Occurrences that are definitions/references to the same semantic symbol should have the same symbol string. E.g. if you have:
package abc
func Loop() {
Loop()
}You'll end up with two copies of a symbol string like scip-go gomod <pkg> v0.1.0 "github.com/sourcegraph/abc".abc/Loop() (the exact format may be different).

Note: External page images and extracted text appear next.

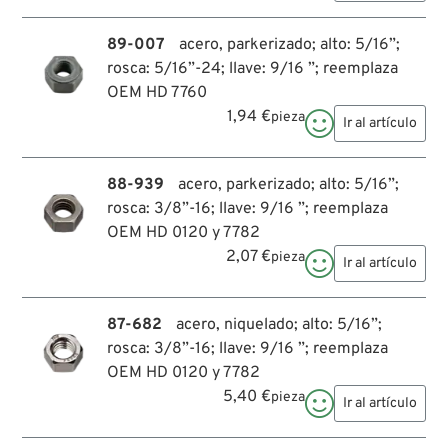
89-007
acero, parkerizado; alto: 5/16”;
rosca: 5/16”-24; llave: 9/16 ”; reemplaza
OEM HD 7760
1,94 €
pieza

Ir al artículo
88-939
acero, parkerizado; alto: 5/16”;
rosca: 3/8”-16; llave: 9/16 ”; reemplaza
OEM HD 0120 y 7782
2,07 €
pieza

Ir al artículo
87-682
acero, niquelado; alto: 5/16”;
rosca: 3/8”-16; llave: 9/16 ”; reemplaza
OEM HD 0120 y 7782
5,40 €
pieza

Ir al artículo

This is how the fast path for locals code navigation in the client code works today (albeit, the data there is coming from Tree-sitter, and not from precise data, so the string lengths are shorter). https://sourcegraph.sourcegraph.com/github.com/sourcegraph/sourcegraph/-/blob/client/web/src/enterprise/codeintel/useSearchBasedCodeIntel.ts?L122:10-122:44
There was a problem hiding this comment.
How exactly do you want this facet to work? Usually facets enable multiple places to provide input, which is then aggregated somehow (either by default or in a custom way). E.g. if you want to allow input to be provided from multiple sources, I'd change the definition to
export const codeGraphData = Facet.define<CodeGraphData>()and then provide the input as
$: codeGraph = codeGraphDataFacet.computeN([], () => codeGraphData)(at least I think that works)
If having static: true is important then we can't use compute I think. In which case, if you still want to allow multiple inputs, we should do
export const codeGraphData = Facet.define<CodeGraphData[], CodeGraphData[]>({
static: true,
combine: values => values.flat()
})Of course if you only want to accept the most high pri input then what you have here is fine, though not obvious without a doc comment.
There was a problem hiding this comment.
I don't think having static: true is important, and right now we should only ever have one value for this facet, so I didn't bother making it work for multiple inputs (though we possibly should in the future). Will fixup and add a comment to clarify.
729fd8b to
60b19a0
Compare
This is a bit of refactoring as a followup to #63217. The goal is to unify how we use `Occurrences` so that we can use the same interface for both syntax highlighting data and occurrence data from the new API. An additional goal is to encode more of the invariants in the type system so it's more difficult to use incorrectly.
This integrates the new occurrences API into the Svelte webapp. This fixes a number of issues where the syntax highlighting data is not an accurate way to determine hoverable tokens.
(In the Svelte app only:)
Fixes SRCH-582
Fixes SRCH-162 (validated)
Fixes SRCH-299 (validated)
Fixes SRCH-223 (not validated -- do we know of any groovy repos we have with precise indexing set up?)
Missing any?
Test plan
A bunch of manual testing that the files referenced in those issues now use the data from the occurrences API to provide more accurate hoverable token info. Once release tests are live, I plan to make a few end-to-end tests for all this. I attempted to make a playwright integration test for the hover ranges, but it turns out that it's quite difficult to target a specific text range in playwright. I've added it to my list for our next pairing time.